#### TASK TO COMPLETE
For each record that follows, restate the text exactly and drop the pictures.

Collection entries:
_ _ _ _ _ _ _

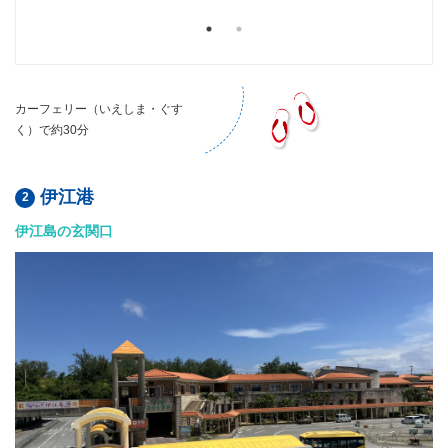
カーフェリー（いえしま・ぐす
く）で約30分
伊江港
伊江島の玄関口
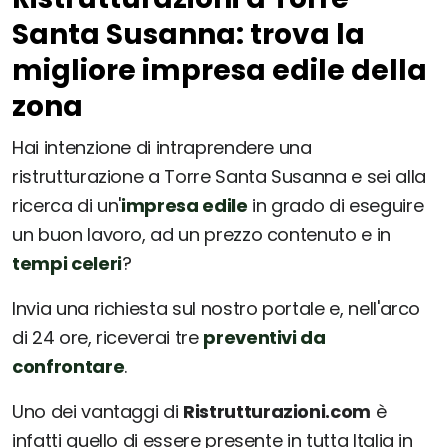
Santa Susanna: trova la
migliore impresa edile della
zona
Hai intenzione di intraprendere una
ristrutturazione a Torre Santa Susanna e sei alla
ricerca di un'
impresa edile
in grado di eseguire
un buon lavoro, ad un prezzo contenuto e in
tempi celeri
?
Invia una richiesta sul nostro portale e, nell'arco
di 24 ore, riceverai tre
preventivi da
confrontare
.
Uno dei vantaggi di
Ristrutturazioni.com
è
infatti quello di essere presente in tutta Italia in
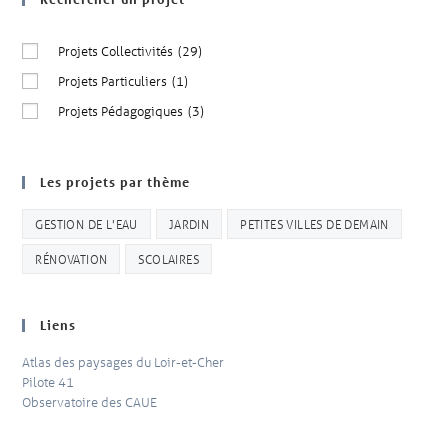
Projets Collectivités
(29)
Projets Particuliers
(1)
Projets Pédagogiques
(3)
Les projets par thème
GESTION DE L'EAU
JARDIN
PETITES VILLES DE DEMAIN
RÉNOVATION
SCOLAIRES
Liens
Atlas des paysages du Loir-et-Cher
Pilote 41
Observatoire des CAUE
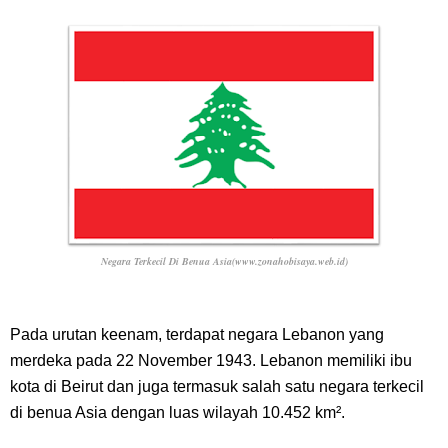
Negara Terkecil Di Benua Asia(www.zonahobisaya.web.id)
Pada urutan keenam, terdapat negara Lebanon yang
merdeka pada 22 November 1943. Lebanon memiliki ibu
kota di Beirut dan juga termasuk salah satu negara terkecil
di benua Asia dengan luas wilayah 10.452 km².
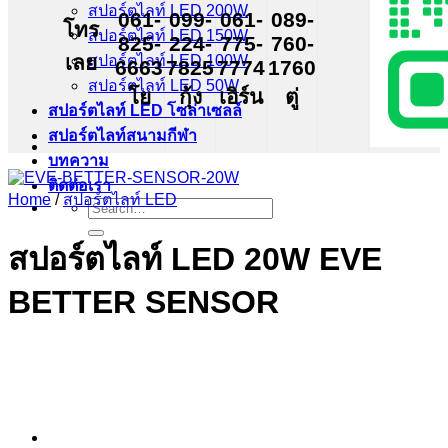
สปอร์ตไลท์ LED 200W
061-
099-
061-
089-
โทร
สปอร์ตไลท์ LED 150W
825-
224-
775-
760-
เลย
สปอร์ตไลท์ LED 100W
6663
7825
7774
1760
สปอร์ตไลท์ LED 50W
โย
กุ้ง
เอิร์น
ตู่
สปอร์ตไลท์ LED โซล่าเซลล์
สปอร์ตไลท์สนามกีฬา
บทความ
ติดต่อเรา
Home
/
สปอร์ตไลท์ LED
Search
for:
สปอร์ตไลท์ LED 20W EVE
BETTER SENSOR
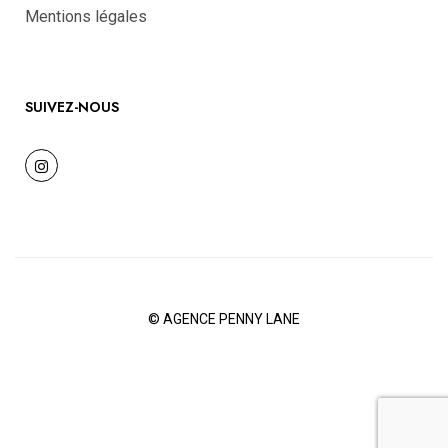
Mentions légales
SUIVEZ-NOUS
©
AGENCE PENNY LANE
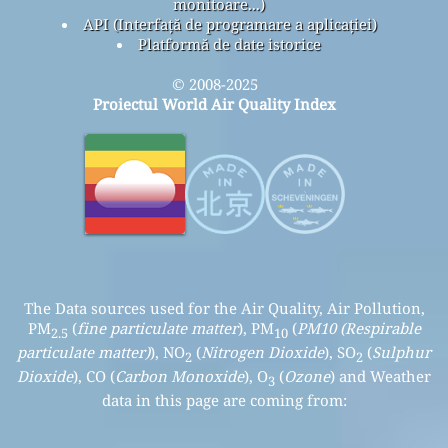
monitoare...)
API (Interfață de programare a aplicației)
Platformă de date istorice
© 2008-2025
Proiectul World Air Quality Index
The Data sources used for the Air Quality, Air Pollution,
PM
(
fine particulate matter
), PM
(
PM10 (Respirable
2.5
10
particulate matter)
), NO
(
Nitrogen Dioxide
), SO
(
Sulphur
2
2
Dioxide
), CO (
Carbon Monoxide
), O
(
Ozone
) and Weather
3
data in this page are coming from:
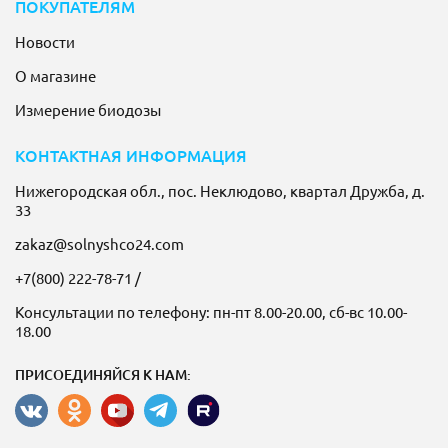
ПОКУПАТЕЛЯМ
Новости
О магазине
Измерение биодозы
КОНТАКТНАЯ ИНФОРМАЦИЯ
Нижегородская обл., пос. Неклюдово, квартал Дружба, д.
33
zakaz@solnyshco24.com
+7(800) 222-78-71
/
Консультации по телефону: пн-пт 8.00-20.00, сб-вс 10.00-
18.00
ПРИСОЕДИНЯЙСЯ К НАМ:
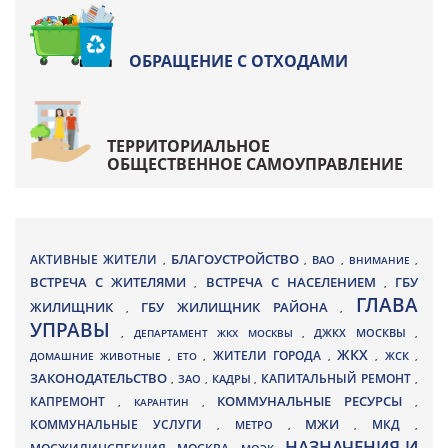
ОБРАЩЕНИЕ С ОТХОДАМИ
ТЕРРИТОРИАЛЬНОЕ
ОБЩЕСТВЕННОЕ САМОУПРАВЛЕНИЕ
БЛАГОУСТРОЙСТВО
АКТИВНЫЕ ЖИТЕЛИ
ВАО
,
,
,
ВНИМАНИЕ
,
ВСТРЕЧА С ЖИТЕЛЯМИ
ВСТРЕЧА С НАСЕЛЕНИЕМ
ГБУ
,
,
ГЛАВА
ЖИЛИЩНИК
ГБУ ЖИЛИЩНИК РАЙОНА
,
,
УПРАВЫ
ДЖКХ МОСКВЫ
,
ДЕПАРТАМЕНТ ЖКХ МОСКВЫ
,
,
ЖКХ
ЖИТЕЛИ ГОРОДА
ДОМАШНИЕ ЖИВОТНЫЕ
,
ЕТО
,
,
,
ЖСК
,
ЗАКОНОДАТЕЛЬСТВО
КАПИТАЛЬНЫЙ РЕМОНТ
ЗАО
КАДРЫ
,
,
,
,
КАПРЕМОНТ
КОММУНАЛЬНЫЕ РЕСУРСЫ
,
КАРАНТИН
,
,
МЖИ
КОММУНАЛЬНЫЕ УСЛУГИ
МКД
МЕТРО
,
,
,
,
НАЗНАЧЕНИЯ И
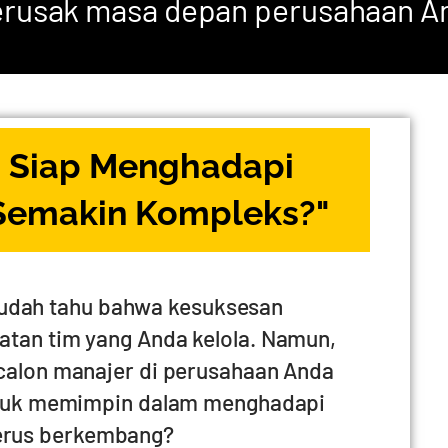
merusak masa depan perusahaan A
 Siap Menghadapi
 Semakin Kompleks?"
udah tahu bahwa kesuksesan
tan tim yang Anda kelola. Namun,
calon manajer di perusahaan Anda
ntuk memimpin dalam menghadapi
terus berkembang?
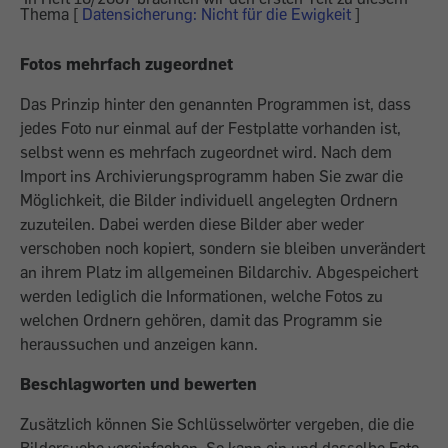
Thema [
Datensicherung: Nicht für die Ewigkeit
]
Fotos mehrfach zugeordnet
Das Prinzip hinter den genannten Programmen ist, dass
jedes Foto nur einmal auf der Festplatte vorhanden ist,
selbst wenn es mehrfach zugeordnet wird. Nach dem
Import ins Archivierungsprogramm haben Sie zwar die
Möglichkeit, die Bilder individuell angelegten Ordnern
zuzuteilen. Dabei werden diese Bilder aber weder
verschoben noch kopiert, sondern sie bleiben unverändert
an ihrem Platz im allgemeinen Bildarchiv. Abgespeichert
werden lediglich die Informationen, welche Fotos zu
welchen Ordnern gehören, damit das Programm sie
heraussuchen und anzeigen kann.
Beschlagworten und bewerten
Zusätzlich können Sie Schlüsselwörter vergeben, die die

_ _ _ _ _ _ _

#### TASK RESULT
カーフェリー（いえしま・ぐす
く）で約30分
伊江港
伊江島の玄関口
Santa Susanna: trova la
migliore impresa edile della
zona
Hai intenzione di intraprendere una
ristrutturazione a Torre Santa Susanna e sei alla
ricerca di un'
impresa edile
in grado di eseguire
un buon lavoro, ad un prezzo contenuto e in
tempi celeri
?
Invia una richiesta sul nostro portale e, nell'arco
di 24 ore, riceverai tre
preventivi da
confrontare
.
Uno dei vantaggi di
Ristrutturazioni.com
è
infatti quello di essere presente in tutta Italia in
Projets Collectivités
(29)
Projets Particuliers
(1)
Projets Pédagogiques
(3)
Les projets par thème
GESTION DE L'EAU
JARDIN
PETITES VILLES DE DEMAIN
RÉNOVATION
SCOLAIRES
Liens
Atlas des paysages du Loir-et-Cher
Pilote 41
Observatoire des CAUE
Negara Terkecil Di Benua Asia(www.zonahobisaya.web.id)
Pada urutan keenam, terdapat negara Lebanon yang
merdeka pada 22 November 1943. Lebanon memiliki ibu
kota di Beirut dan juga termasuk salah satu negara terkecil
di benua Asia dengan luas wilayah 10.452 km².
สปอร์ตไลท์ LED 200W
061-
099-
061-
089-
โทร
สปอร์ตไลท์ LED 150W
825-
224-
775-
760-
เลย
สปอร์ตไลท์ LED 100W
6663
7825
7774
1760
สปอร์ตไลท์ LED 50W
โย
กุ้ง
เอิร์น
ตู่
สปอร์ตไลท์ LED โซล่าเซลล์
สปอร์ตไลท์สนามกีฬา
บทความ
ติดต่อเรา
Home
/
สปอร์ตไลท์ LED
Search
for:
สปอร์ตไลท์ LED 20W EVE
BETTER SENSOR
Mentions légales
SUIVEZ-NOUS
©
AGENCE PENNY LANE
monitoare...)
API (Interfață de programare a aplicației)
Platformă de date istorice
© 2008-2025
Proiectul World Air Quality Index
The Data sources used for the Air Quality, Air Pollution,
PM
(
fine particulate matter
), PM
(
PM10 (Respirable
2.5
10
particulate matter)
), NO
(
Nitrogen Dioxide
), SO
(
Sulphur
2
2
Dioxide
), CO (
Carbon Monoxide
), O
(
Ozone
) and Weather
3
data in this page are coming from:
ПОКУПАТЕЛЯМ
Новости
О магазине
Измерение биодозы
КОНТАКТНАЯ ИНФОРМАЦИЯ
Нижегородская обл., пос. Неклюдово, квартал Дружба, д.
33
zakaz@solnyshco24.com
+7(800) 222-78-71
/
Консультации по телефону: пн-пт 8.00-20.00, сб-вс 10.00-
18.00
ПРИСОЕДИНЯЙСЯ К НАМ:
ОБРАЩЕНИЕ С ОТХОДАМИ
ТЕРРИТОРИАЛЬНОЕ
ОБЩЕСТВЕННОЕ САМОУПРАВЛЕНИЕ
БЛАГОУСТРОЙСТВО
АКТИВНЫЕ ЖИТЕЛИ
ВАО
,
,
,
ВНИМАНИЕ
,
ВСТРЕЧА С ЖИТЕЛЯМИ
ВСТРЕЧА С НАСЕЛЕНИЕМ
ГБУ
,
,
ГЛАВА
ЖИЛИЩНИК
ГБУ ЖИЛИЩНИК РАЙОНА
,
,
УПРАВЫ
ДЖКХ МОСКВЫ
,
ДЕПАРТАМЕНТ ЖКХ МОСКВЫ
,
,
ЖКХ
ЖИТЕЛИ ГОРОДА
ДОМАШНИЕ ЖИВОТНЫЕ
,
ЕТО
,
,
,
ЖСК
,
ЗАКОНОДАТЕЛЬСТВО
КАПИТАЛЬНЫЙ РЕМОНТ
ЗАО
КАДРЫ
,
,
,
,
КАПРЕМОНТ
КОММУНАЛЬНЫЕ РЕСУРСЫ
,
КАРАНТИН
,
,
МЖИ
КОММУНАЛЬНЫЕ УСЛУГИ
МКД
МЕТРО
,
,
,
,
НАЗНАЧЕНИЯ И
merusak masa depan perusahaan A
 Siap Menghadapi
 Semakin Kompleks?"
udah tahu bahwa kesuksesan
tan tim yang Anda kelola. Namun,
calon manajer di perusahaan Anda
ntuk memimpin dalam menghadapi
terus berkembang?
Thema [
Datensicherung: Nicht für die Ewigkeit
]
Fotos mehrfach zugeordnet
Das Prinzip hinter den genannten Programmen ist, dass
jedes Foto nur einmal auf der Festplatte vorhanden ist,
selbst wenn es mehrfach zugeordnet wird. Nach dem
Import ins Archivierungsprogramm haben Sie zwar die
Möglichkeit, die Bilder individuell angelegten Ordnern
zuzuteilen. Dabei werden diese Bilder aber weder
verschoben noch kopiert, sondern sie bleiben unverändert
an ihrem Platz im allgemeinen Bildarchiv. Abgespeichert
werden lediglich die Informationen, welche Fotos zu
welchen Ordnern gehören, damit das Programm sie
heraussuchen und anzeigen kann.
Beschlagworten und bewerten
Zusätzlich können Sie Schlüsselwörter vergeben, die die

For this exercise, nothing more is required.